Viele Probleme der deutschen Fondsbranche sind hausgemacht, weil die hohen Verluste an den Aktienmärkten von den meisten Fondsmanagern nicht verhindert wurden. Nicht zuletzt durch die hohen Kursverluste verwaltete die Branche 2008 rund 200 Milliarden Euro Vermögen weniger als ein Jahr zuvor, das teilte der deutsche Fondsverband BVI heute auf seiner Pressekonferenz mit.
Das unbeholfene Krisenmanagement der Regierungskoalition bei der Rettung des Finanzmarktes tat sein übriges. Allein 20 Milliarden Euro zogen Anleger innerhalb von fünf Werktagen aus Investmentfonds (hier vor allem Geldmarktfonds) ab, nachdem Bundeskanzlerin Merkel und Finanzminister Steinbrück mit ihrer Garantieaussage für Spareinlagen vor die Presse getreten waren. Dabei kommunizierten sie auch, dass Investmentfonds keine Staatshilfe oder Garantie bekommen. Bankberater und Fondsanleger waren derart verunsichert, dass sie flüchteten.Man hofft jetzt wohl in der Fondsbranche darauf, dass die Politiker wieder etwas gutzumachen haben. Sie setzen deshalb jetzt auf die Hilfe des Gesetzgebers bei den offenen Immobilienfonds.

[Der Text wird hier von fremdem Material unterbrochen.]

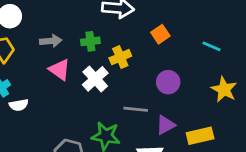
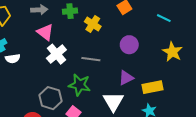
yellow cross: (120, 57) -> (93, 24), turned -35
white cross: (95, 79) -> (56, 54), moved
gray line: (136, 109) -> (91, 59), moved

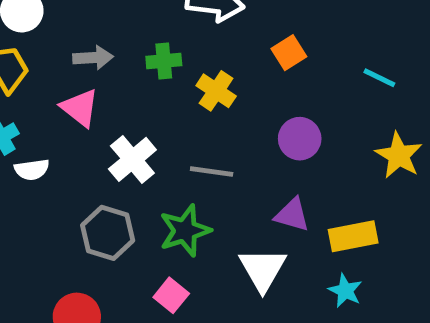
pink triangle: (45, 32) -> (80, 108), moved
purple triangle: (126, 78) -> (292, 215), turned 42
green star: (79, 85) -> (185, 231), turned -30
gray hexagon: (50, 98) -> (108, 233), moved

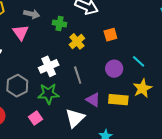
cyan line: (379, 78) -> (139, 61), moved
purple circle: (300, 139) -> (114, 69), moved
white cross: (132, 159) -> (49, 66), moved
gray line: (212, 171) -> (78, 75), moved, turned 48
yellow rectangle: (353, 236) -> (118, 100), moved

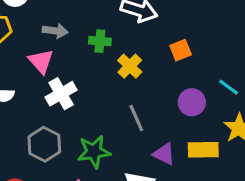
white cross: (49, 66) -> (61, 94), moved

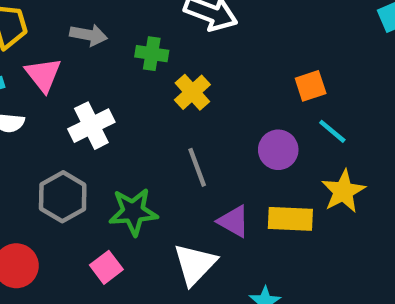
orange square: (181, 50) -> (311, 86), moved
pink triangle: (41, 61) -> (43, 75), moved

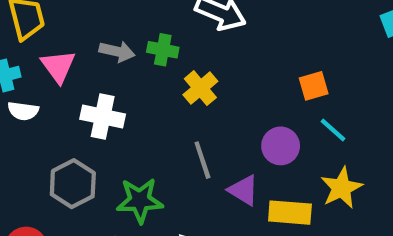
gray arrow: (88, 35) -> (117, 51), moved
white cross: (91, 126) -> (103, 117), turned 36
purple triangle: (234, 221) -> (243, 190), moved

Anleger kommen bei zehn Fonds nicht mehr an ihr Geld, weil die Fondsgesellschaften die Rücknahme von Anteilen verweigern. Drei Monate sind bereits verstrichen und jetzt müssen die Anleger mindestens weitere sechs Monate auf ihr Geld warten. Künftig will die Branche bei Liquiditätsengpässen besser gerüstet sein und wartet dabei auf gesetzliche Regelungen. Eine bereits im Jahr 2006 einführte Selbstverpflichtung hat sich bekanntlich nicht bewährt.
Gesetzgeber soll offenen Immobilienfonds helfen
Diese Vorschläge unterbreiten die im BVI vereinten Anbieter von Immobilienfonds:
Künftig soll es eine gesetzliche Kündigungsfrist von zwölf Monaten für Großanleger geben, die in Publikumsfonds investieren, die eigentlich den Privatanlegern vorbehalten sein sollten. Als Großanleger gelten demnach alle, die als Gesellschaft und „nicht natürliche Person“ beim Fonds anklopfen. Ob die Gesellschaft dann 50.000 Euro oder fünf Millionen Euro anlegt, ist egal – sie soll zu langen Kündigungsfristen gezwungen werden.Sobald mehr als fünf Prozent des Fondsvermögens innerhalb von 30 Tagen abfließen, kann die Fondsgesellschaft eine dreimonatige Kündigungsfrist einführen, auch für alle Privatanleger. „Um eine Fluchtbewegung abzuwehren und um Zeit zu gewinnen, damit die Fondshäuser mit ihren Anlegern und Beratern reden können“, begründet Barbara Knoflach, BVI-Vorstandsmitglied und im Hauptberuf Chefin der SEB Asset Management, den Vorschlag. Im Gegensatz zur jetzigen Regelung, die als ersten Schritt eine dreimonatige Schließung vorsieht, solle der Anleger dann allerdings die feste Zusage haben, dass er nach drei Monaten sein Geld bekommt.Ebenfalls sollen Auszahlpläne künftig auch bei einer vorübergehenden Schließung weiterhin bedient werden, damit Anleger, die ihren regelmäßigen Rententeil aus offenen Immobilienfonds beziehen, nicht auf dem Trockenen sitzen.
Angst vor unpopulären Maßnahmen
Das sind die Vorschläge an den Gesetzgeber. Der wird sich allerdings zunächst ansehen, welche Möglichkeiten den Fondshäusern schon jetzt bleiben, um Liquiditätsengpässe zu vermeiden. Theoretisch könnten sie nämlich längere Rückgabefristen für Privatanleger einführen, das sieht das Investmentgesetz schon vor. Aber es traute sich nicht eine Fondsgesellschaft aus der Deckung, um von einer täglichen Rückgabemöglichkeit auf vielleicht eine monatliche oder dreimonatige umzustellen. Zu groß war die Angst, an den Pranger gestellt zu werden. Mit einer Gesetzesänderung wären alle gleichermaßen getroffen. Die Vorschläge sind im Branchenverband BVI abgestimmt – das kann dann auch nur heißen, dass sie keinem richtig weh tun und mitunter noch viel zu lasch sind, um tatsächlich weitere Krisen zu meistern.